A user selects a situation workflow 18 (e.g. “thorax drain placement”, “intubate patient”, etc.) via the user interface 16, and selects how to import the tasks adherent to the selected workflow (e.g. import tasks from a protocol or database, enter tasks manually, etc.). The selected workflow and/or adherent tasks 18 are then loaded into a checklist template 20 that is also stored in the memory 14. The user is then prompted to provide “occurrence” rating input or information 22 via the user interface 16. The occurrence information includes the likelihood or probability that one or more tasks in the workflow could be forgotten or omitted by the user before, during, and/or after execution of the workflow. Additionally, the user is prompted to provide “severity” rating input or information 24, which includes input related to the magnitude of risk or danger posed to the patient should one or more of the tasks be forgotten or omitted before, during, and/or after execution of the workflow.

The user is then prompted to provide “check moment” input 26 indicating whether a given task may be checked or evaluated after performance (evaluation tasks) because omission of the task does not pose immediate danger to the patient, or whether the task requires a reminder prior to performance (reminder tasks) because omission of the task poses immediate danger to the patient. The processor executes a pause point module 28 that inserts pause points into the populated checklist template as a function of the check moment information provided by the user wherein the tasks adherent to the workflow are associated to pause points in a manner that ensures that the user will not be interrupted during a procedure, will be reminded ahead of time to perform tasks that may pose a risk of immediate danger to the patient if omitted, and will be prompted to evaluate or check off upon completion tasks that do not pose a risk of immediate danger to the patient if omitted. A finalized checklist 30 is then presented to the user via the user interface for use during execution of the workflow. The finalized checklist includes the tasks adherent to the selected situation workflow as well as pause points inserted into the checklist at appropriate points to prompt the user to interface with the checklist without interrupting the user unnecessarily.
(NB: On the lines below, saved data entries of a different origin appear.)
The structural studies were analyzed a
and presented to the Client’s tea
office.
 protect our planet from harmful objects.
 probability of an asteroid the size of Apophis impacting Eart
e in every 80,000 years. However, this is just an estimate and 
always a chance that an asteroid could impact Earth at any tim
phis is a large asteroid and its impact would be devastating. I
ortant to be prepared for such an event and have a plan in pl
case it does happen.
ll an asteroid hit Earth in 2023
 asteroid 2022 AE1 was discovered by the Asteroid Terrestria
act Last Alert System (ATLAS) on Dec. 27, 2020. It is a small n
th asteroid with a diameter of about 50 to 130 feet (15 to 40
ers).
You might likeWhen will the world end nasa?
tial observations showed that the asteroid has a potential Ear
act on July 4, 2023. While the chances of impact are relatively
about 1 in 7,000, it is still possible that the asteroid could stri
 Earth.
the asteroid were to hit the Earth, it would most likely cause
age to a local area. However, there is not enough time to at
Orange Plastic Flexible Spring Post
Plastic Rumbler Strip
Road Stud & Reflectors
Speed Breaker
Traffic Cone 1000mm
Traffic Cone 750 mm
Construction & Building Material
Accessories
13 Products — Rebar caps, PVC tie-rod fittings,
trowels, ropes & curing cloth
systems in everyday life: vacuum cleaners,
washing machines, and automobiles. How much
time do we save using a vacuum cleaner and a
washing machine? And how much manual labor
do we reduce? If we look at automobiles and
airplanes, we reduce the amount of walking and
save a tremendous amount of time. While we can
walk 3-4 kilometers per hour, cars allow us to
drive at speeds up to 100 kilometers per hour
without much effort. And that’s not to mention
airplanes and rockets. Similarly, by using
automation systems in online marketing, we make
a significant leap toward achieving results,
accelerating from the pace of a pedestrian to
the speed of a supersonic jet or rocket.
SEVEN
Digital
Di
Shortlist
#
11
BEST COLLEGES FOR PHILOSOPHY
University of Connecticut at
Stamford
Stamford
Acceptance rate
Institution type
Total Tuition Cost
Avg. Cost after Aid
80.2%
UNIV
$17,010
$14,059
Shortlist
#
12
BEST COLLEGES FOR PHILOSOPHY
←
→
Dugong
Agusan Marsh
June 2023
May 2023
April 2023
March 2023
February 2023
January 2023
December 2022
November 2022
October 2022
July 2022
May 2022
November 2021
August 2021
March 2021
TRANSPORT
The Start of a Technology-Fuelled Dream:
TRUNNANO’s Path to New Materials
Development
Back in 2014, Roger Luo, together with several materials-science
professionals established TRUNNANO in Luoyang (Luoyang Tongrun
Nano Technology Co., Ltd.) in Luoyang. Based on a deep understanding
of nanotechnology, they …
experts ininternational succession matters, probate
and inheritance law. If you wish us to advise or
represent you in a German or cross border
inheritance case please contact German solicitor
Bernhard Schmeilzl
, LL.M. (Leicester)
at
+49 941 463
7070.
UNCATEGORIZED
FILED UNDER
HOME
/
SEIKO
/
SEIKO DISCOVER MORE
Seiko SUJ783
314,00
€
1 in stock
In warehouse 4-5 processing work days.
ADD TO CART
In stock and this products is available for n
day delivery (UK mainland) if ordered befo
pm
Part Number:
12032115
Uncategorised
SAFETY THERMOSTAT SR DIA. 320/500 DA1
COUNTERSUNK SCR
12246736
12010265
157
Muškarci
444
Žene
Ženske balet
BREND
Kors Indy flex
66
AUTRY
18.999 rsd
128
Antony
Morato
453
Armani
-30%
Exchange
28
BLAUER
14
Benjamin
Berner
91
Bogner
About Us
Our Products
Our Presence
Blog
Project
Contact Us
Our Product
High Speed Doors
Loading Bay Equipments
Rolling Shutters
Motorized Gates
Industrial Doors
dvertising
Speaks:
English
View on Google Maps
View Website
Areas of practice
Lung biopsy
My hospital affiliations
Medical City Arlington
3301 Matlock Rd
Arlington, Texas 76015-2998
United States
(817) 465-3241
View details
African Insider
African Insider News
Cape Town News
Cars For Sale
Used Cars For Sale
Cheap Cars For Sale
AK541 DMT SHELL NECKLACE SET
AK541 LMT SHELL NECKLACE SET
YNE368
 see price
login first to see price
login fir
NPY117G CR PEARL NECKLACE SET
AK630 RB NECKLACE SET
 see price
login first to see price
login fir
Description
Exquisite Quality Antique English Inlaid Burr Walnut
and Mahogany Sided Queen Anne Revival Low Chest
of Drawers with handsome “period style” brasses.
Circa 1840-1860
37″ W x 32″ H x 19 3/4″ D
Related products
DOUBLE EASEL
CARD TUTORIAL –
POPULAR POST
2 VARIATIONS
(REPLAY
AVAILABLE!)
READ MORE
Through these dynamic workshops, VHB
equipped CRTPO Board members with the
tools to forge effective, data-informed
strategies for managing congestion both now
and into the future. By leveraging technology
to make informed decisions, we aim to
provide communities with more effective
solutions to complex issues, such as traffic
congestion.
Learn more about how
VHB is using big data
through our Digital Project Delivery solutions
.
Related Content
With continued reference to FIG. 1, FIG. 2 illustrates a method for generating safety checklists by assigning selected tasks to pause points within the checklists. The method can be executed on the processor 12 (FIG. 1), in conjunction with the memory 14 (FIG. 1) and user interface 16 (FIG. 1). The memory stores a list of candidate checklist items and/or tasks for various activities, and furthermore serves as storage for intermediate and final results of the method. The user interface can serve as a means for inputting scores and other information by a user and for outputting results to a user.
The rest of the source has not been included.